Telecom companies have made huge leaps in security to protect their networks and their customers, but their own employees and executives remain extremely vulnerable to having their own accounts compromised, according to research from cybersecurity firm SpyCloud.
In fact, the 11 telecom companies in the Fortune 1000 comprise the most vulnerable industry in the study – at greater risk than retail, banking, healthcare and other industries. SpyCloud examined more than 100 billion account assets from previous data breaches and connected them to Fortune 1000 companies to see how exposed they are to account takeover (ATO) attacks, where hackers use someone’s login credentials to gain access to their accounts, potentially unlocking corporate data, sensitive personal information, finances and more.
The human tendency to reuse passwords across multiple accounts or use weak passwords makes ATO an effective method for accessing someone else’s accounts. If a person’s login and password was compromised by one data breach and they used the same login and password on other accounts, those other accounts are immediately at risk. Compromised or weak passwords are the No. 1 method for ATO, according to research from Verizon. Of the account assets SpyCloud looked at, there were more than 5.5 million credential pairs (corporate email accounts with decrypted passwords) and over half a million stolen phone numbers.
In theory, corporate passwords should be strong given the importance of the assets they protect and the robust guidance often provided by corporate security teams, but when an employee reuses credentials across other accounts, they are only as strong as the weakest link.

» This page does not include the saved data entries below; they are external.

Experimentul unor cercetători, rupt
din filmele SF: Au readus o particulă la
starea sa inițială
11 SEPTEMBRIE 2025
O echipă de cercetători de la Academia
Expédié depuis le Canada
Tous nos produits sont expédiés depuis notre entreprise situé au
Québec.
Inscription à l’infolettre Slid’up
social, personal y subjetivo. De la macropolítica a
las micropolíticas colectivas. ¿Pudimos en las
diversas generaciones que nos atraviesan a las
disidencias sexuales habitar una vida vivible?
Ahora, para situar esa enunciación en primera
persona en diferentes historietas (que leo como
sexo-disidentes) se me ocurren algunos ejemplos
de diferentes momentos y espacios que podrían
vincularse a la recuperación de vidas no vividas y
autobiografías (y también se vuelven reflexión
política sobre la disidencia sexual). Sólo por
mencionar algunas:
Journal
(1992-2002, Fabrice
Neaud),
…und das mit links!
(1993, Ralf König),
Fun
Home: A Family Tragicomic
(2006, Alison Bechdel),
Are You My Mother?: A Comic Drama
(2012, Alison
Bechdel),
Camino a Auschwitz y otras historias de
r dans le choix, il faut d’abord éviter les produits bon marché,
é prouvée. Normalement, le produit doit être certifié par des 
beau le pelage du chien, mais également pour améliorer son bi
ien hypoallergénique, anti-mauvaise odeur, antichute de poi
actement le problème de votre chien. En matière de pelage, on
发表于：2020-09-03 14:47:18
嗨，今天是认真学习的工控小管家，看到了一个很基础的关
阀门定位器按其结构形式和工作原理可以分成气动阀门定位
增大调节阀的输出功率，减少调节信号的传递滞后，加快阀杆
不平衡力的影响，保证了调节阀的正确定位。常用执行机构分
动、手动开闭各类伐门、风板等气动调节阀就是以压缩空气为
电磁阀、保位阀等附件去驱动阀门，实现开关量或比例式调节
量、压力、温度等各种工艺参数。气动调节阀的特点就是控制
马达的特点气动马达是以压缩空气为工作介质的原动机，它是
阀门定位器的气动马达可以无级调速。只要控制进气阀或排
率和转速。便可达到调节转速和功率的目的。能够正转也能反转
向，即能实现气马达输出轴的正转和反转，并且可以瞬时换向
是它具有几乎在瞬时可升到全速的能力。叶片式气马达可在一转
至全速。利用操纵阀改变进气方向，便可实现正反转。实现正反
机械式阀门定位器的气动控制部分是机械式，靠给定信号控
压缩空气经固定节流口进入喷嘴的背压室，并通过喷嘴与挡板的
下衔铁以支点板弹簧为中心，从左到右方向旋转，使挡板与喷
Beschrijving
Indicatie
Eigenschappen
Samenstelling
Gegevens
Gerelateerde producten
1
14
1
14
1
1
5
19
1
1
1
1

SpyCloud found 74% of employees, including C-level executives, working for Fortune 1000 telecom companies are reusing passwords across multiple work and personal accounts. Some of those sites will eventually be breached if they haven’t already.

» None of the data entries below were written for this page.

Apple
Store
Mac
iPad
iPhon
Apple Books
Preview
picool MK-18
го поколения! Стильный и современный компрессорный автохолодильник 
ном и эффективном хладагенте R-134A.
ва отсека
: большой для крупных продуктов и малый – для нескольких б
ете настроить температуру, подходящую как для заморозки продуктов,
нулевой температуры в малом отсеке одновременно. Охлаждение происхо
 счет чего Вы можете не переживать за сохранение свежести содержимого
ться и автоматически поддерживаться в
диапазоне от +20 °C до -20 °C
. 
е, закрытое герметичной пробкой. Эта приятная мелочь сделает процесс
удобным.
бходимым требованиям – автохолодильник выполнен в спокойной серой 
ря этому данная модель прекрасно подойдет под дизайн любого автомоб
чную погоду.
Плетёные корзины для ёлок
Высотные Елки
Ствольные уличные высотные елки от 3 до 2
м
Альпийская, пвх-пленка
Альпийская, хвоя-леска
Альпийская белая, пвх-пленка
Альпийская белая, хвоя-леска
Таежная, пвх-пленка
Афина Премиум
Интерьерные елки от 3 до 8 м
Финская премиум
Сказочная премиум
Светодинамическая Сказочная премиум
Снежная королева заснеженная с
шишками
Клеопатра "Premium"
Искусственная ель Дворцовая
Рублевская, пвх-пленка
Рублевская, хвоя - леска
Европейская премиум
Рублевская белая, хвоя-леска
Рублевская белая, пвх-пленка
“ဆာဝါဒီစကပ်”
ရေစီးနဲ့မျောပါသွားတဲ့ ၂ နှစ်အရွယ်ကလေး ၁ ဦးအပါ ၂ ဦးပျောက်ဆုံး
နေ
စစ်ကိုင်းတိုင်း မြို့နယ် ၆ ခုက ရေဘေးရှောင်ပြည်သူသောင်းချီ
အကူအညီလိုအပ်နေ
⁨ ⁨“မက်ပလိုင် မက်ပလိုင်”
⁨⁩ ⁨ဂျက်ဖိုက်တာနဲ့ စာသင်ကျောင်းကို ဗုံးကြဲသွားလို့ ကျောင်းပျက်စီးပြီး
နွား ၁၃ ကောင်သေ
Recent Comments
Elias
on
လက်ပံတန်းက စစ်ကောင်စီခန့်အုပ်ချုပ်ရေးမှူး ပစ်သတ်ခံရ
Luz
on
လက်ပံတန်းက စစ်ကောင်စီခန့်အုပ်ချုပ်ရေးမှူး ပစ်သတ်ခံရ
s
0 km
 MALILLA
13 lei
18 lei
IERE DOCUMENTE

Cybercriminals inevitably test breached credentials against other logins, taking over any other accounts protected by the same username and password. If those stolen credentials contain a corporate email domain, criminals have an obvious clue that they could gain access to the corporate network and valuable enterprise systems, customer data and intellectual property.
Besides passwords, another common asset criminals use to takeover accounts is mobile phone numbers. With a simple phone call to a mobile carrier and some light social engineering, criminals can divert a victim’s phone service to their own device. Once the attacker has control of the victim’s phone number, they will receive the texts for multi-factor authentication, now commonly used as a more secure way to log into sensitive accounts.
The vast majority of attacks are what you typically see in the news and what most security organizations solve for with bot mitigation solutions that prevent credential stuffing, where criminals use bots to try stolen credentials across a high volume of accounts in a short amount of time. Credential stuffing attacks may come years after a site is breached. Stolen credentials are typically kept within a tight circle of criminals for the first 18-24 months after the breach, to be extensively monetized with more sophisticated targeted attacks before being sold in combo lists on the dark web.
It is in these early days of targeted attacks against companies and individuals that the major damage is done and where security teams should be focusing prevention efforts. Here are a few measures you can take to prevent ATO attacks and protect yourself, your employees and your company.
1. Use Multi-Factor Authentication everywhere
While I did just highlight a way that some criminals use SIM swapping to get around multi-factor authentication, it is still another layer of security and much stronger than going without.
2. Use a password manager for all of your logins (not just for work)
Even though many find the initial set up and use of a password manager somewhat tedious, it is well worth the time spent to avoid the potential damage of a successful criminal attack.
3. Stop rotating passwords every 90 days
This provides a false sense of security and frustrates people, so they may end up recycling passwords (simply adding a character at the end of a well-worn password, thinking that is safe). Instead, educate users on password hygiene and provide guidelines for creating strong passwords.
4. Don’t click on links or open attachments from unknown senders
Phishing attempts containing credential-stealing malware have grown much more sophisticated and difficult to detect. Remain vigilant and keep employees apprised of the latest fraud attempts on the rise.
5. Monitor your credentials and PII – both work and personal
There are free services available that will continuously check whether your credentials show up on breached lists, so you can secure your accounts quickly. There are also systems available for ongoing monitoring of exposed passwords for all your employees, allowing you to take swift action to prevent criminals from monetizing those credentials at the cost of your business and customers.
Because the telecom industry has so many employees, so many subscribers, and seemingly unlimited data out there in the hands of criminals, it is a prime target for bad actors looking to profit, but employees do not need to make it easy for them with sloppy password management. Proper credential management can go a long way in preventing fraudulent access to all your valuable online accounts.